Kemudian ia pun menambahkan, BPNT ini bertujuan untuk memenuhi sebagian kebutuhan pokok yang berkualitas sehingga terjaga keseimbangan gizi dan terhindar dari stunting bagi Keluarga penerima manfaat, apalagi dimasa pandemi covid-19 ini, namun nampaknya disinyalir ada oknum Desa yang memainkan peran dalam rangka mencari keuntungan dari situasi yang seharusnya mereka berempati kepada warga yang terjepit ekonomi.
Dilain hal Wildan Nugraha selaku Ketua Umum Himpunan Mahasiswa Islam (HMI-MPO) Cabang Bogor melihat adanya upaya sistematis yang dilakukan oleh oknum tertentu dengan modus mencari keuntungan tersendiri dari program BPNT tersebut.
“Terkhusus diwilayah Pamijahan setelah kami melakukan beberapa rangkaian advokasi dan kami melihat kualitas komoditi dan kami bandingkan dari beberapa supplier dan kami menyimpulkan bahwa kualitas yang menjadi supplier di wilayah Kecamatan Pamijahan berkualitas rendah, dan kami pun memiliki bukti beras, dan beberapa dokumen komoditi yang dibagikan,” Tegasnya.
Buntutnya persoalan ini akan di giring ke aparat penegak hukum oleh Wildan sapaan akrabnya di kalangan aktivis. “Dalam persoalan ini, hasil dari investigasi dan wawancara dengan penerima BPNT kami memiliki bukti yang memadai sebagai bukti permulaan dan akan segera melaporkan kepada aparat penegak hukum di Kabupaten Bogor,” Jelasnya.

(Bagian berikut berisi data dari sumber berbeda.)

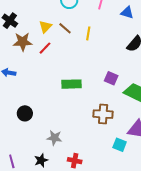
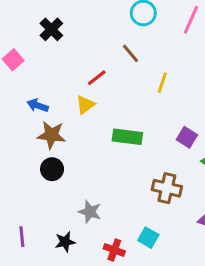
yellow triangle: (45, 27) -> (85, 105), moved
yellow line: (88, 33) -> (162, 83), moved
brown star: (23, 42) -> (51, 135), moved
cyan square: (120, 145) -> (148, 238), moved

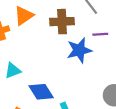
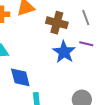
blue star: (79, 50) -> (64, 52), turned 30

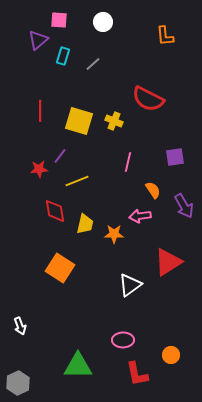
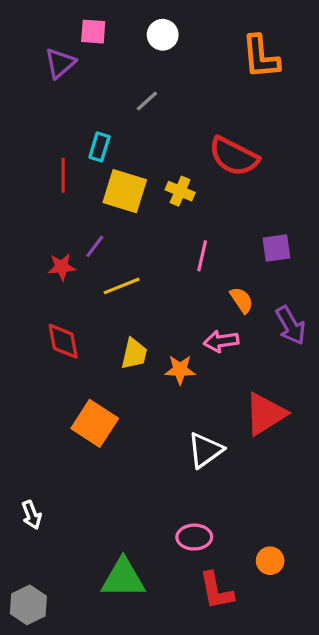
orange L-shape: (165, 36) -> (261, 57), size x1.4
cyan rectangle: (63, 56) -> (99, 147), moved
red diamond: (55, 211) -> (63, 341), moved

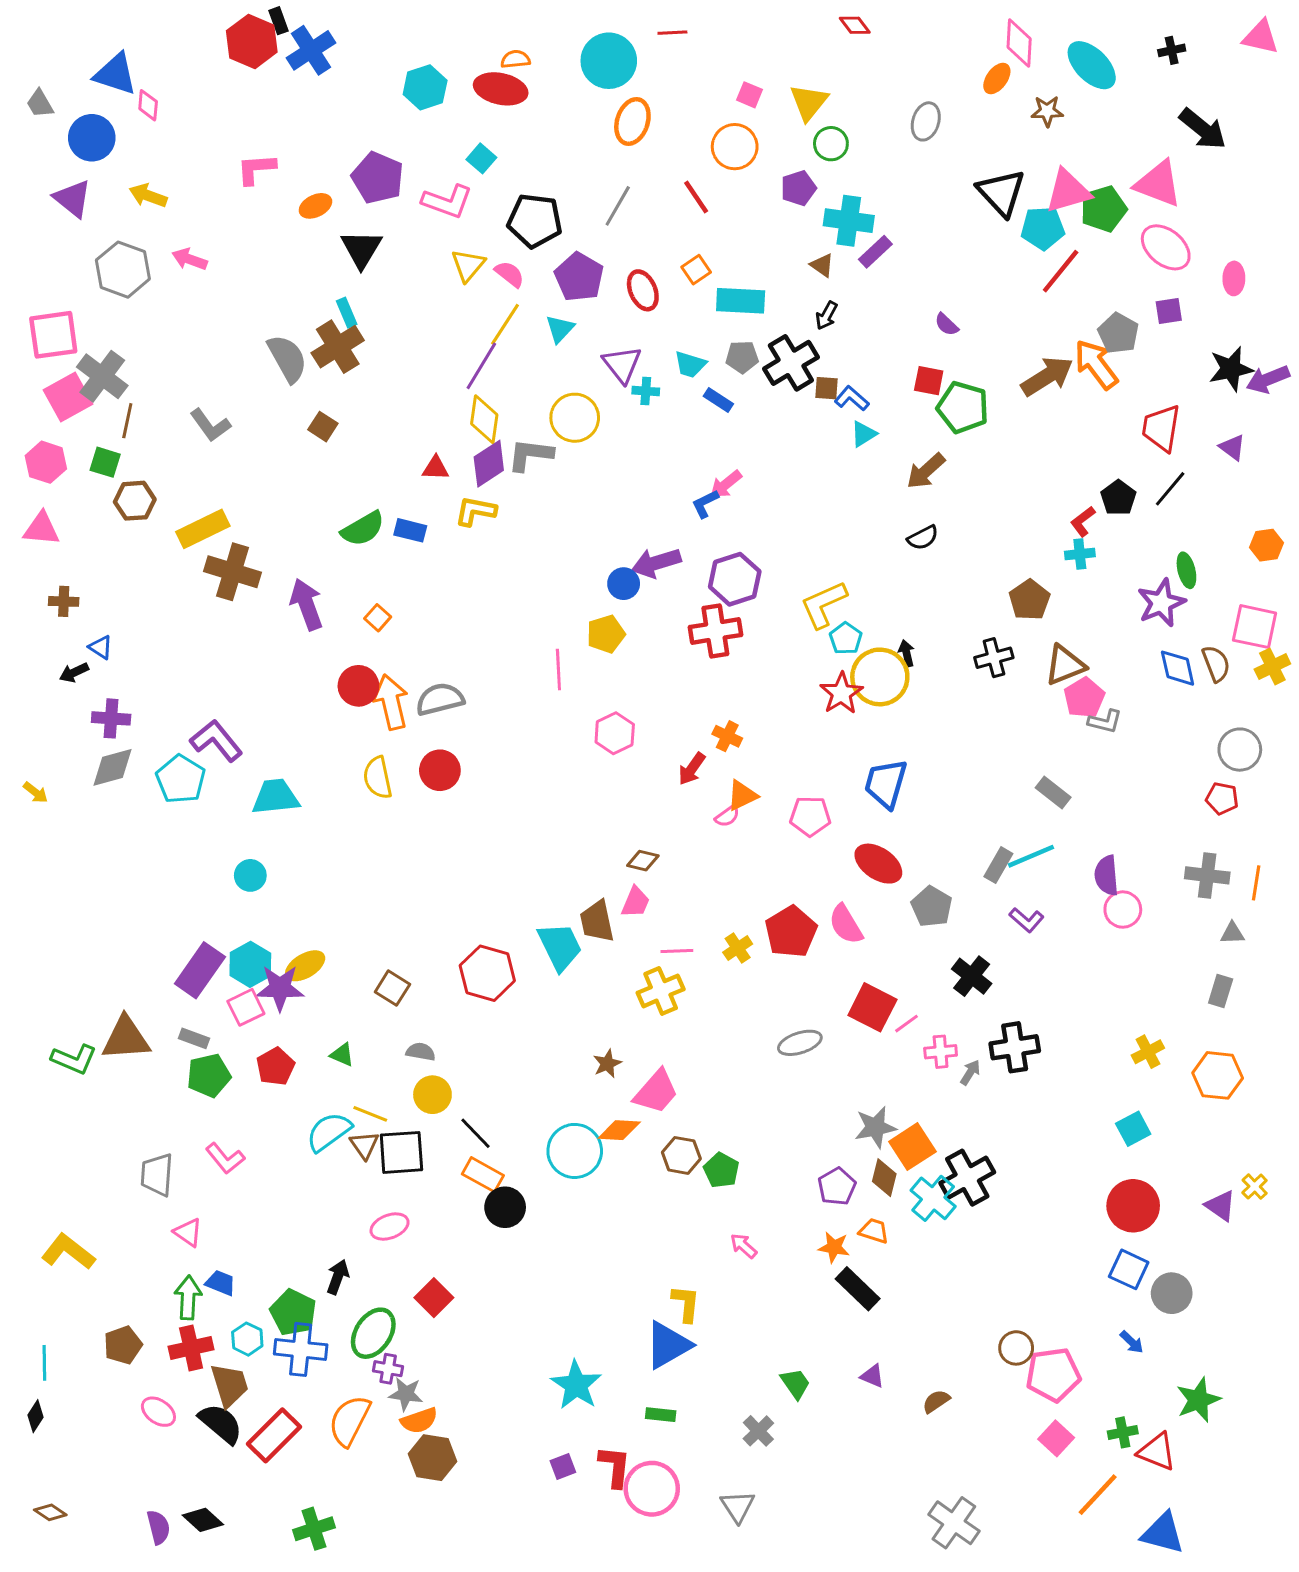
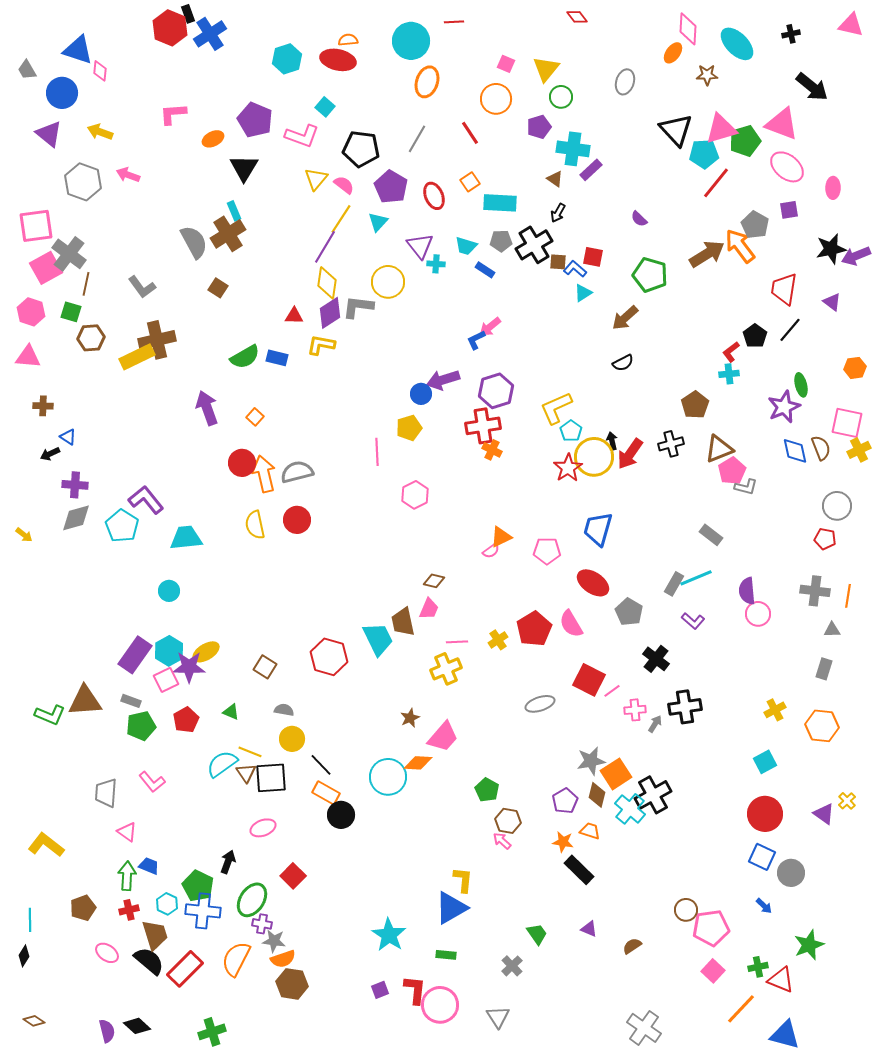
red square: (929, 381) -> (593, 257), moved
brown cross: (233, 572) -> (157, 340), moved, turned -30
orange cross: (727, 736) -> (492, 450), moved
red arrow: (692, 769) -> (630, 454), moved, size x1.4
brown hexagon: (681, 1155) -> (508, 821), moved
red cross: (191, 1348) -> (129, 910), size x0.7

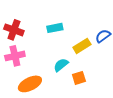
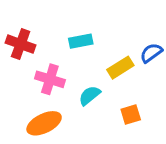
pink cross: (15, 56) -> (50, 79), moved, turned 30
orange square: (79, 78) -> (131, 114), moved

selain menyoal bukti komoditi, secara administrasi kelengkapan dan kelayakan agen-agen menurut Wildan sangat tidak ideal jika di lihat dari Pedoman Umum Bantuan Sembako 2020. Ia pun berharap aparat penegak hukum responsip dengan adanya permasalahan ini karena begitu merugikan banyak pihak.